Frédéric Saintagne, chef d’entreprise à la tête de Groupement d’artisans, constructeur de maisons individuelles et président départemental de la Fédération française du bâtiment, pôle habitat, est intervenu lors de la présentation des Statistiques de l’immobilier par la Chambre des notaires de Vaucluse. Il a fait un état rapide de la construction de maisons individuelles en Vaucluse et les infos sont comme la conjoncture, perturbantes.

«Les chiffres pour comprendre la problématique que nous vivons en ce moment ? Au niveau national, dans le tissu économique français, le bâtiment et les travaux publics représentent 12% du PIB (Produit intérieur brut) et 1,245 millions de salariés –alternants compris- dont 65% travaillent dans le second œuvre et 35% dans le gros œuvre.»

Quant au logement ?
«Il représente un tiers du budget des ménages, ce qui révèle son importance.
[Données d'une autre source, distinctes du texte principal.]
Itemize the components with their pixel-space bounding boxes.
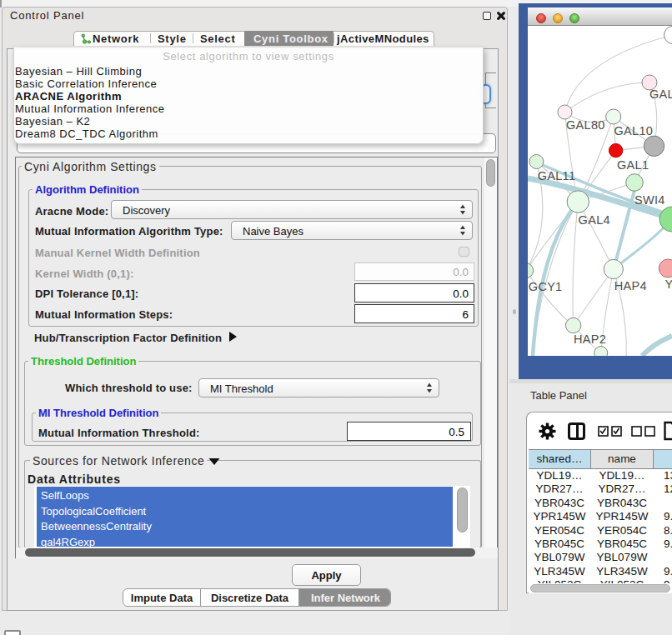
svg-text:GAL4: GAL4 [579, 213, 610, 227]
svg-text:GAL7: GAL7 [649, 88, 672, 101]
svg-text:Y: Y [665, 278, 672, 291]
svg-text:SWI4: SWI4 [634, 193, 665, 207]
svg-text:HAP2: HAP2 [574, 332, 606, 346]
svg-text:GAL11: GAL11 [538, 169, 576, 182]
svg-text:GCY1: GCY1 [529, 280, 563, 293]
svg-text:HAP4: HAP4 [614, 279, 647, 292]
svg-text:GAL80: GAL80 [566, 118, 605, 132]
svg-text:GAL1: GAL1 [617, 158, 649, 172]
svg-text:GAL10: GAL10 [614, 124, 654, 138]
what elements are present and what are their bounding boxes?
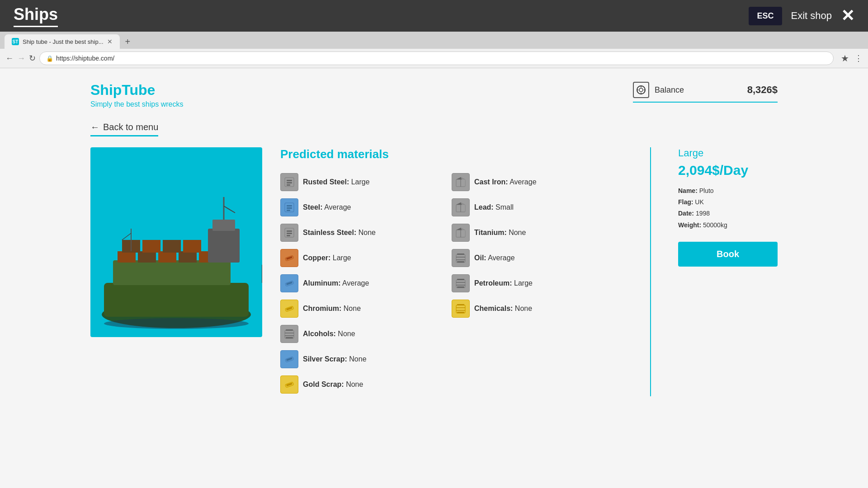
browser-chrome: ST Ship tube - Just the best ship... ✕ +… (0, 32, 868, 68)
svg-point-1 (639, 88, 643, 92)
app-bar-right: ESC Exit shop ✕ (749, 7, 854, 25)
svg-rect-32 (287, 207, 292, 209)
material-row: Chemicals: None (452, 297, 623, 320)
svg-rect-11 (158, 251, 176, 263)
material-row: Stainless Steel: None (280, 221, 452, 244)
exit-shop-label[interactable]: Exit shop (791, 10, 832, 22)
svg-rect-69 (457, 261, 464, 263)
svg-line-23 (224, 206, 235, 213)
svg-rect-18 (208, 229, 240, 263)
material-name: Stainless Steel: (303, 229, 356, 236)
svg-rect-28 (287, 182, 292, 183)
svg-rect-10 (138, 251, 156, 263)
nav-back-button[interactable]: ← (5, 54, 14, 63)
material-name: Chemicals: (474, 305, 513, 312)
material-row: Alcohols: None (280, 322, 452, 346)
tab-favicon: ST (12, 38, 19, 45)
material-icon (452, 274, 470, 292)
svg-rect-68 (457, 253, 464, 255)
material-label: Lead: Small (474, 203, 514, 211)
esc-button[interactable]: ESC (749, 7, 782, 25)
material-name: Chromium: (303, 305, 341, 312)
ship-name: Pluto (699, 187, 714, 194)
materials-grid: Rusted Steel: Large Steel: Average Stain… (280, 170, 623, 396)
material-label: Chromium: None (303, 305, 361, 313)
material-row: Copper: Large (280, 246, 452, 270)
tab-bar: ST Ship tube - Just the best ship... ✕ + (0, 32, 868, 49)
svg-rect-78 (457, 304, 464, 305)
balance-amount: 8,326$ (747, 84, 778, 96)
materials-left: Rusted Steel: Large Steel: Average Stain… (280, 170, 452, 396)
material-name: Petroleum: (474, 279, 512, 287)
material-icon (280, 375, 298, 394)
material-name: Cast Iron: (474, 178, 508, 186)
svg-rect-31 (287, 205, 292, 206)
material-label: Cast Iron: Average (474, 178, 537, 186)
balance-icon (633, 82, 649, 98)
svg-rect-73 (457, 279, 464, 280)
material-row: Gold Scrap: None (280, 373, 452, 396)
material-name: Copper: (303, 254, 330, 262)
material-name: Alcohols: (303, 330, 336, 338)
material-row: Rusted Steel: Large (280, 170, 452, 194)
bookmark-icon[interactable]: ★ (841, 53, 849, 64)
material-icon (280, 173, 298, 191)
ship-date: 1998 (696, 210, 710, 217)
vertical-divider (650, 147, 651, 396)
material-label: Stainless Steel: None (303, 229, 376, 237)
svg-rect-8 (113, 260, 231, 285)
material-icon (280, 300, 298, 318)
svg-rect-16 (163, 240, 181, 253)
close-button[interactable]: ✕ (841, 8, 854, 24)
material-row: Aluminum: Average (280, 272, 452, 295)
browser-menu-icon[interactable]: ⋮ (854, 53, 863, 63)
svg-rect-7 (104, 283, 249, 317)
material-row: Titanium: None (452, 221, 623, 244)
tab-close-icon[interactable]: ✕ (107, 38, 113, 45)
material-name: Aluminum: (303, 279, 341, 287)
price-label: 2,094$/Day (678, 163, 778, 178)
svg-rect-12 (179, 251, 197, 263)
material-name: Titanium: (474, 229, 507, 236)
materials-right: Cast Iron: Average Lead: Small Titanium:… (452, 170, 623, 396)
material-row: Petroleum: Large (452, 272, 623, 295)
material-label: Silver Scrap: None (303, 355, 367, 363)
book-button[interactable]: Book (678, 242, 778, 267)
ship-flag: UK (695, 198, 703, 206)
material-icon (452, 224, 470, 242)
page-content: ShipTube Simply the best ships wrecks Ba… (0, 68, 868, 488)
site-header: ShipTube Simply the best ships wrecks Ba… (90, 82, 778, 108)
material-label: Aluminum: Average (303, 279, 369, 287)
app-title: Ships (14, 5, 58, 27)
svg-rect-74 (457, 286, 464, 288)
address-bar[interactable]: 🔒 https://shiptube.com/ (39, 52, 834, 65)
material-label: Gold Scrap: None (303, 380, 363, 389)
materials-section: Predicted materials Rusted Steel: Large … (280, 147, 623, 396)
svg-rect-9 (118, 251, 136, 263)
address-text: https://shiptube.com/ (56, 55, 114, 62)
material-icon (452, 173, 470, 191)
balance-label: Balance (655, 85, 684, 95)
material-icon (280, 350, 298, 368)
nav-forward-button[interactable]: → (17, 54, 25, 63)
ship-weight: 50000kg (703, 221, 727, 229)
ship-image-area (90, 147, 262, 337)
nav-reload-button[interactable]: ↻ (29, 53, 36, 63)
active-tab[interactable]: ST Ship tube - Just the best ship... ✕ (5, 34, 120, 49)
back-button[interactable]: ← Back to menu (90, 122, 158, 136)
svg-rect-79 (457, 312, 464, 313)
right-panel: Large 2,094$/Day Name: Pluto Flag: UK Da… (678, 147, 778, 267)
new-tab-button[interactable]: + (122, 35, 134, 49)
svg-rect-47 (286, 329, 293, 331)
material-label: Titanium: None (474, 229, 526, 237)
material-icon (280, 274, 298, 292)
material-row: Oil: Average (452, 246, 623, 270)
size-label: Large (678, 147, 778, 159)
site-subtitle: Simply the best ships wrecks (90, 100, 183, 108)
svg-rect-33 (287, 210, 290, 211)
material-row: Chromium: None (280, 297, 452, 320)
material-name: Silver Scrap: (303, 355, 347, 363)
material-row: Steel: Average (280, 196, 452, 219)
material-icon (280, 198, 298, 216)
material-label: Rusted Steel: Large (303, 178, 370, 186)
Le logement diffus –la maison individuelle- a connu en 2022, une chute historique du marché avec moins de 100 000 unités réalisées en France, ce qui représente une baisse de 31% et -20% en Provence-Alpes-Côte d’Azur.»

Le public était venu très nombreux à la présentation des statistiques de l’immobilier de Vaucluse

Le logement collectif
«Le logement collectif, en France, a représenté 95 000 unités avec une baisse de 14%. Mais le chiffre qui effraie le plus est le taux d’annulation de promotion immobilière qui atteint les 16% pour cause de problème de financement ou d’insuffisance de taux de réservation pour boucler le projet.»

De moins en moins de constructions en Paca
«Un chiffre important pour Paca, concernant la maison individuelle, 11 000 maisons étaient construites en 2007, en 2022 nous en aurons réalisé 4 250, là encore il s’agit d’une baisse historique.»

En Vaucluse ? La construction dégringole aussi
«En Vaucluse, toujours pour 2022, nous avons réalisé 1 200 maisons ce qui induit une baisse de 12,5% ; même chose pour le logement collectif avec 1 200 logements avec une baisse de 30% de la production. Les autorisations de permis de construire ont franchi le cap des -22%. Un chiffre important pour la profession car il annonce la tendance de la production dans le bâtiment.»

Les entreprises défaillantes
«Autre élément important, le nombre d’entreprises défaillantes atteint les 117 sociétés vauclusiennes soit une hausse de 37,6%. Les raisons de cette chute et de ces chiffres inquiétants ? Trois facteurs entrent en ligne de compte : Une inflation règlementaire ; La suppression des APL (Aide personnalisée au logement), le rabot très important –de 40 à 20%- du PTZ (Prêt à taux zéro), la suppression des zones B2 et C –zones qui nous concernent très fortement sur notre territoire- , et pour finir la RE 2020 (règlementation environnementale).»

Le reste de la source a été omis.